The 5000-strong workforce has long feared such a cull as RBS refocuses away from its disastrous past of buccaneering trading and global banking and on to the more traditional work of lending to people and businesses in the UK.

The bank will continue offering services for its commercial banking clients such as foreign exchange, raising debt in the City and managing interest rate exposures, but will stop trading on behalf of asset managers and financial institutions.

Chief executive Alison Rose said the move was a continuation of the efforts of her predecessor Ross McEwan to simplify the organisation and would free up £3 billion of funding tied up in supporting NatWest Markets’ trading to be used elsewhere.

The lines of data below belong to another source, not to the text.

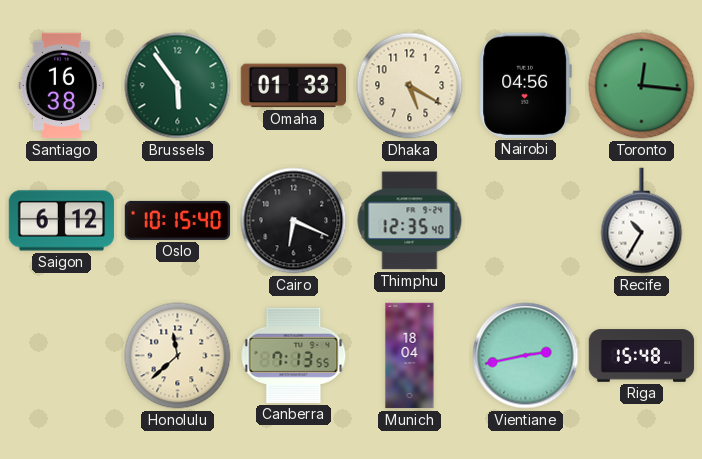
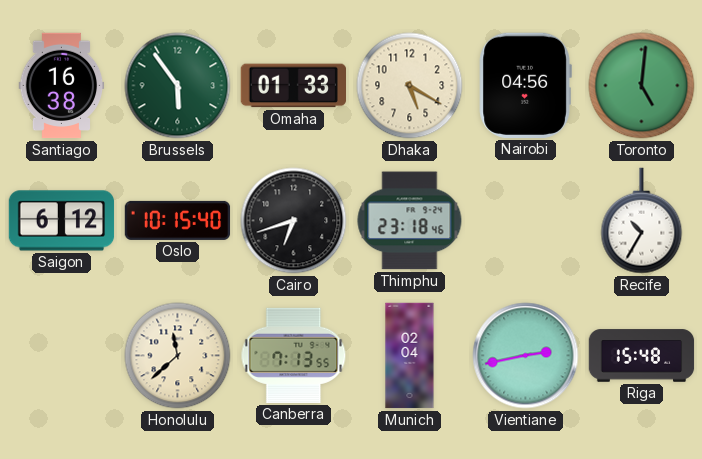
Toronto: 12:16 -> 5:01
Cairo: 6:19 -> 6:42
Thimphu: 12:35 -> 23:18
Munich: 18:04 -> 02:04
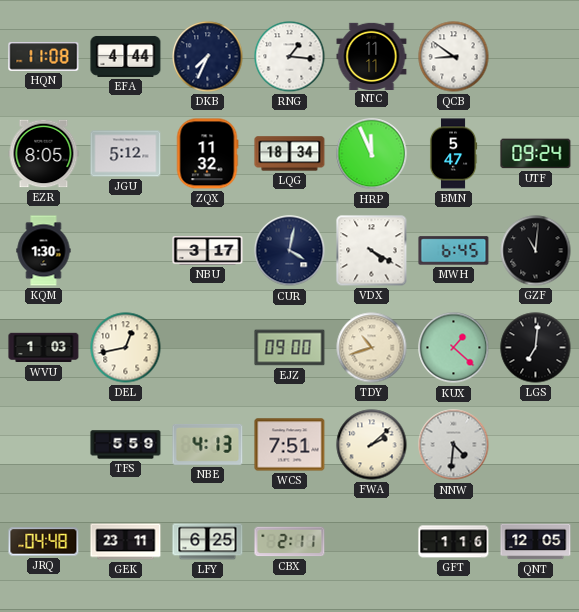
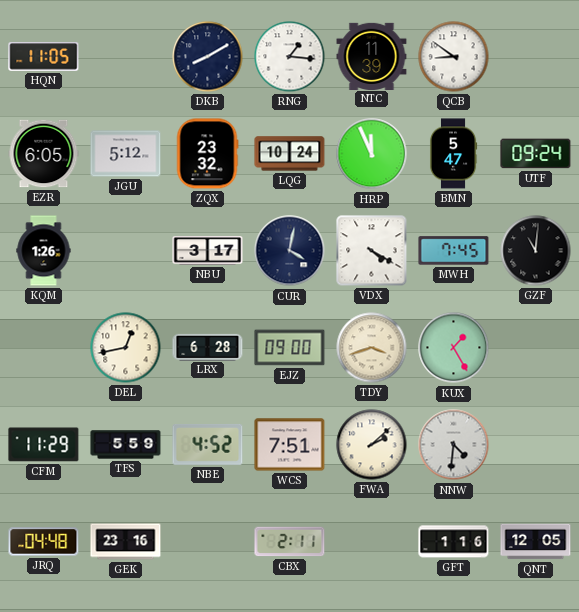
HQN: 11:08 -> 11:05
EFA: 4:44 -> none
DKB: 7:34 -> 8:10
NTC: 11:11 -> 11:39
EZR: 8:05 -> 6:05
ZQX: 11:32 -> 23:32
LQG: 18:34 -> 10:24
KQM: 1:30 -> 1:26
MWH: 6:45 -> 7:45
WVU: 1:03 -> none
LRX: none -> 6:28
TDY: 10:42 -> 3:42
KUX: 1:22 -> 1:25
LGS: 7:01 -> none
CFM: none -> 11:29
NBE: 4:13 -> 4:52
GEK: 23:11 -> 23:16
LFY: 6:25 -> none
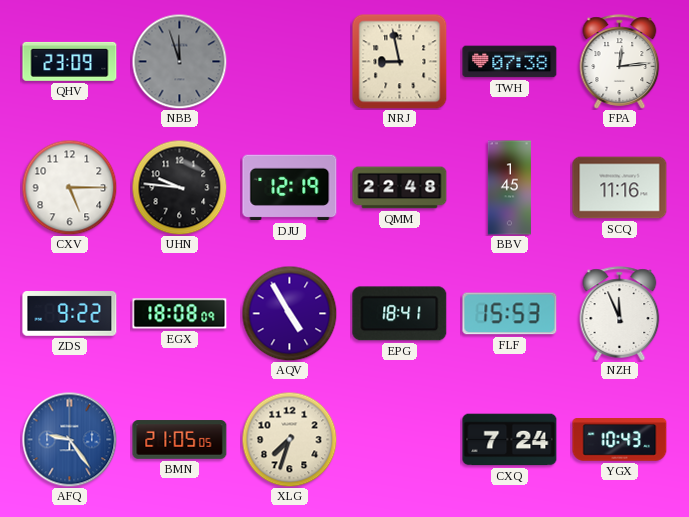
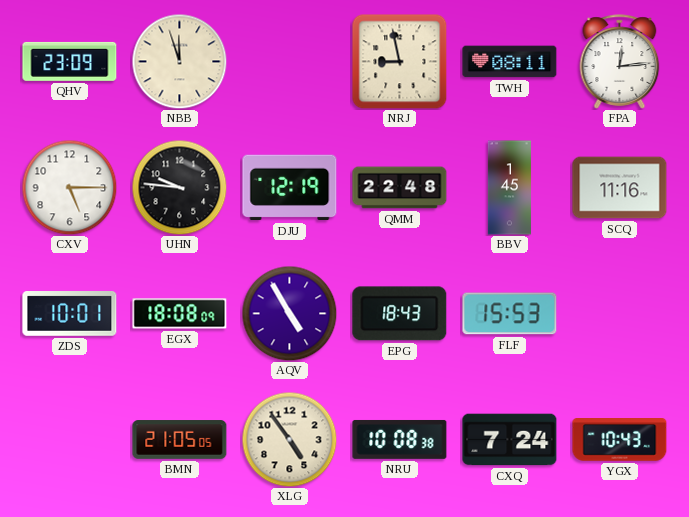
NBB dial: grey -> cream
TWH: 07:38 -> 08:11
ZDS: 9:22 -> 10:01
EPG: 18:41 -> 18:43
NZH: 11:56 -> none
AFQ: 9:24 -> none
XLG: 7:33 -> 4:54
NRU: none -> 10:08
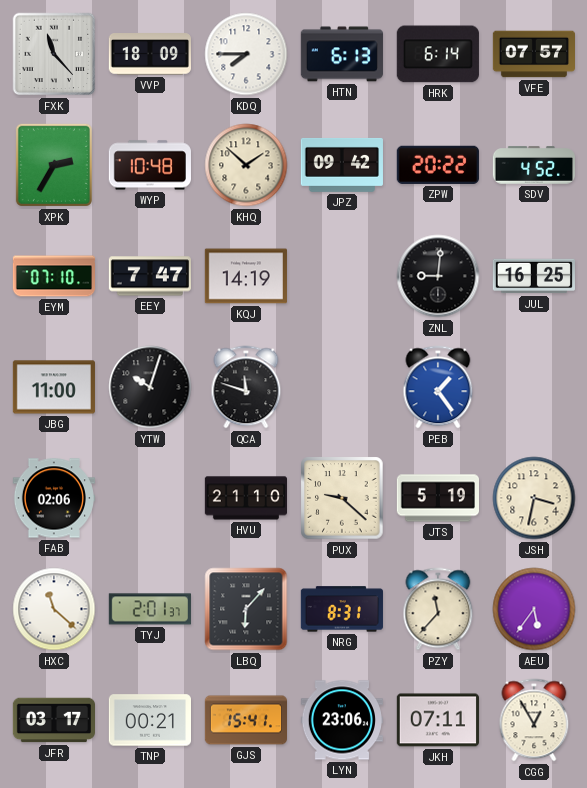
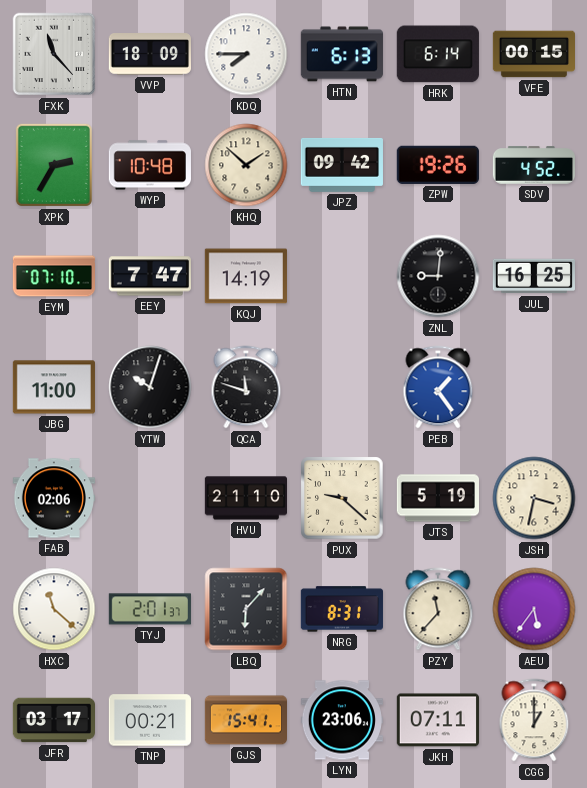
VFE: 07:57 -> 00:15
ZPW: 20:22 -> 19:26
CGG: 12:55 -> 1:00
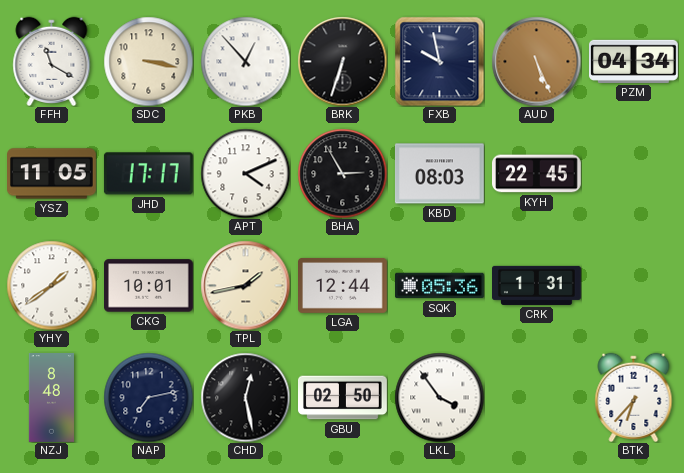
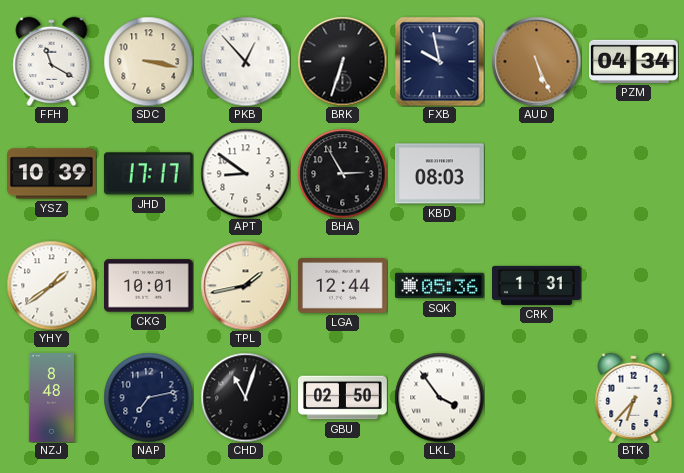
YSZ: 11:05 -> 10:39
APT: 4:11 -> 8:51
KYH: 22:45 -> none
CHD: 12:28 -> 11:03
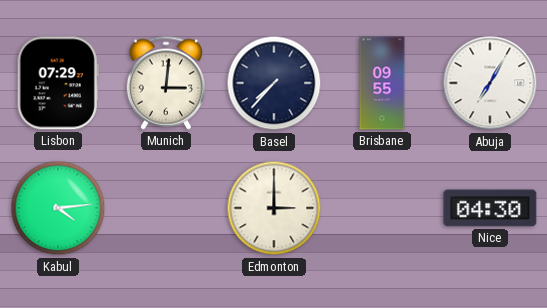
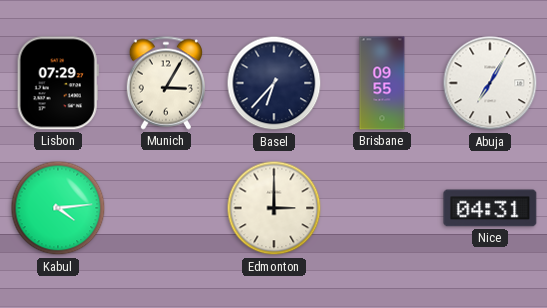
Munich: 3:01 -> 3:05
Basel: 7:37 -> 6:37
Nice: 04:30 -> 04:31
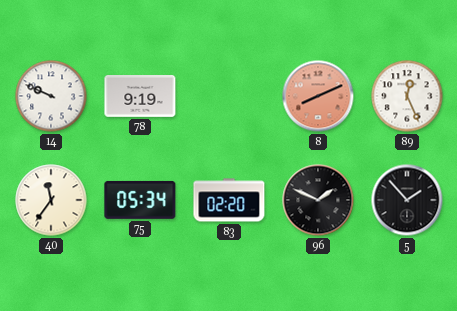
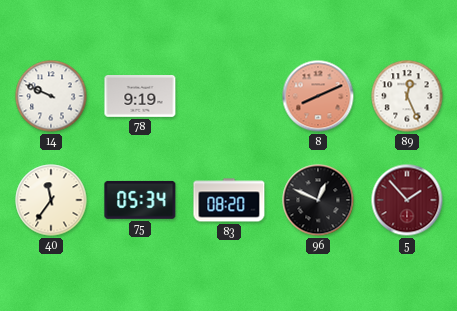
83: 02:20 -> 08:20
96: 1:49 -> 12:49
5 dial: black -> burgundy
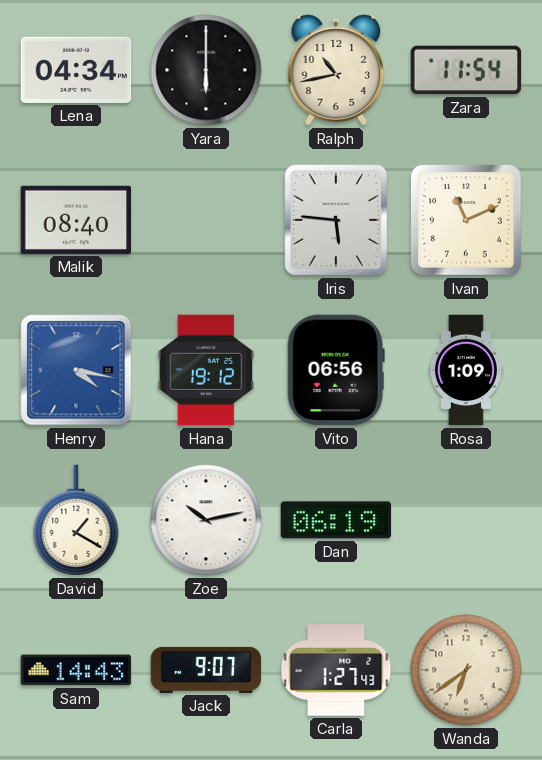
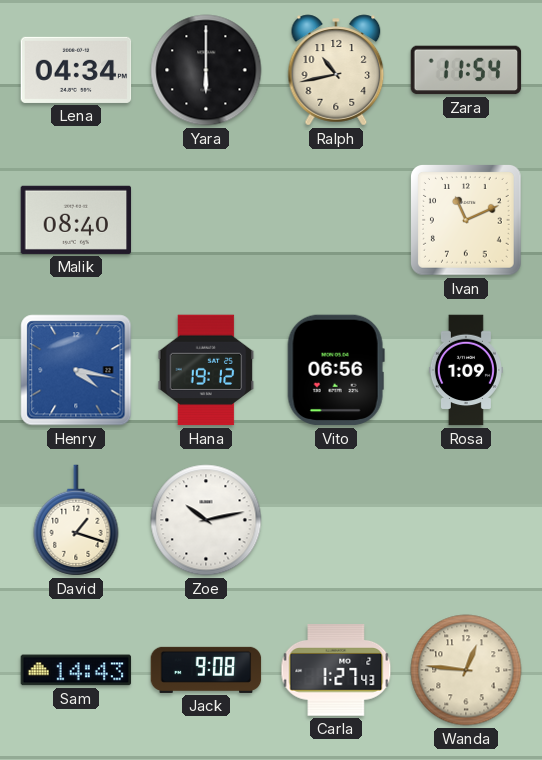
Iris: 5:46 -> none
David: 1:20 -> 1:18
Dan: 06:19 -> none
Jack: 9:07 -> 9:08
Wanda: 6:39 -> 12:46
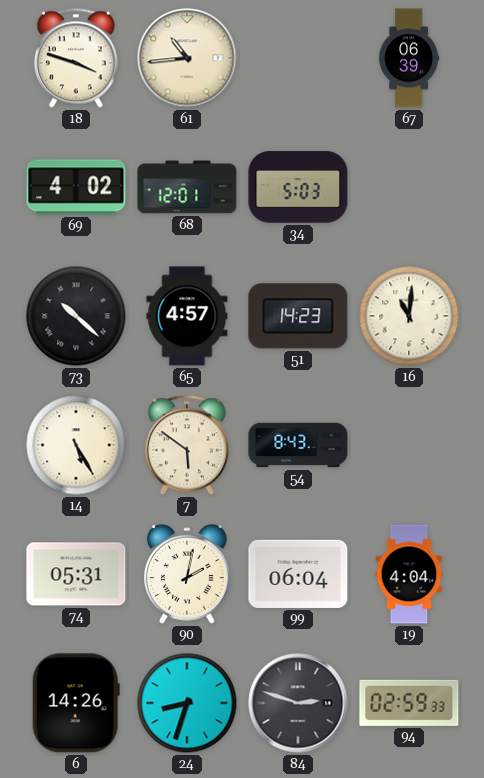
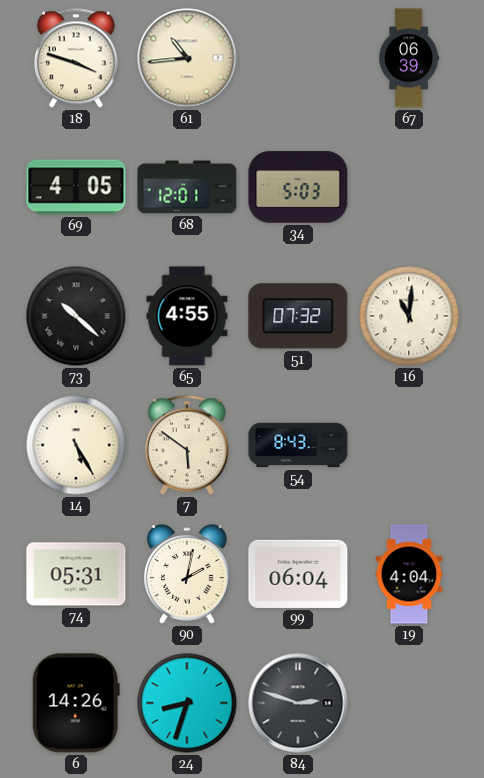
69: 4:02 -> 4:05
65: 4:57 -> 4:55
51: 14:23 -> 07:32
94: 02:59 -> none
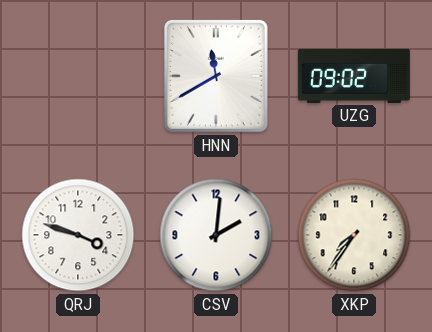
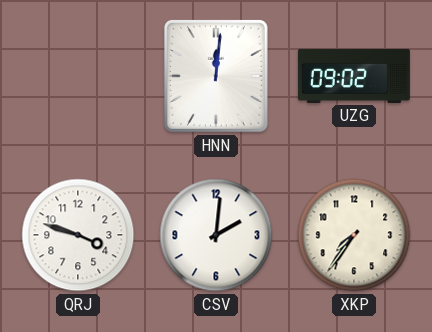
HNN: 11:40 -> 12:01
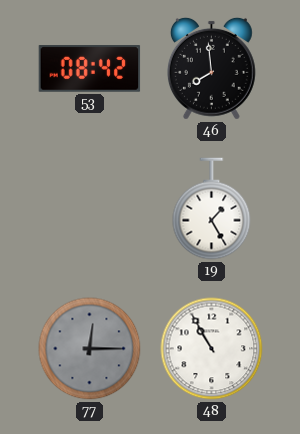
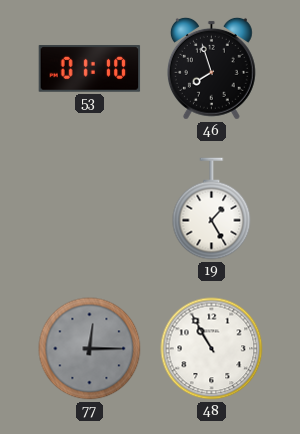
53: 08:42 -> 01:10
46: 7:59 -> 7:57
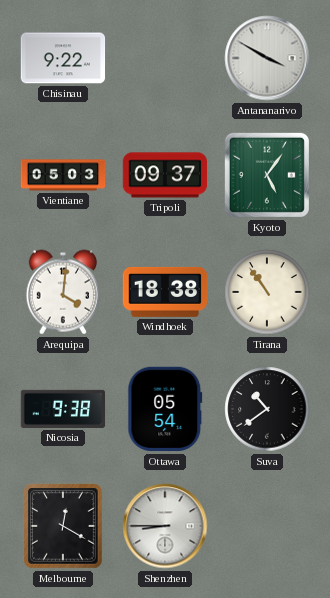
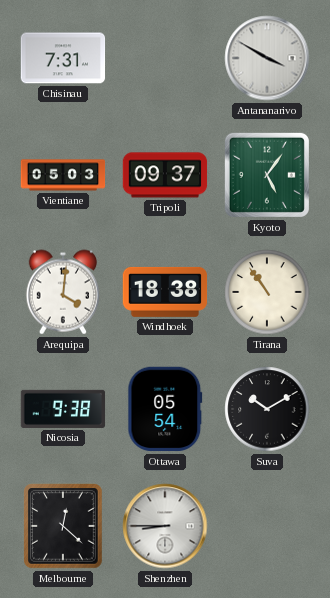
Chisinau: 9:22 -> 7:31
Suva: 10:39 -> 10:10
Melbourne: 12:20 -> 12:22
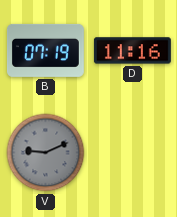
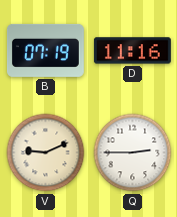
V dial: grey -> cream
Q: none -> 2:45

“We are still too complicated for our customers,” she said. “This complexity creates ‘bad costs’ — costs that provide no benefit to customers.”

While she refused to comment on how big the City jobs axe was likely to be, she singled out the rates business as being set for cuts.

Rose announced a flurry of changes at the bank, including a £250 million cost reduction plan from an organisation that already cut thousands of jobs last year. She hinted, however, that there may be some respite from branch closures that have proved unpopular in a business that was bailed out with £45.5 billion of public money in the financial crisis. “We now have over 800 branches, mobile banking vans and access to customers through Post Offices and we think that is about the right shape and size,” she said.

Shares tumbled 5% despite a surge in profits as investors were disappointed at the small final dividend of 1.4p and a cut to Rose’s forecasts for the bank’s profitability this year. She lowered her return on equity target from 12% to 9%-11%, citing Brexit uncertainty. Investors’ disappointment was marked as the bank beat City forecasts with profits for the fourth quarter of £1.55 billion.

Chairman Howard Davies said he had not spoken yet to new Chancellor Rishi Sunak but said Boris Johnson’s government had repeated its aim of selling down the taxpayer’s 62% stake in the bank. “I would expect enthusiasm and energy to be put behind the divestment of the Government’s stake.”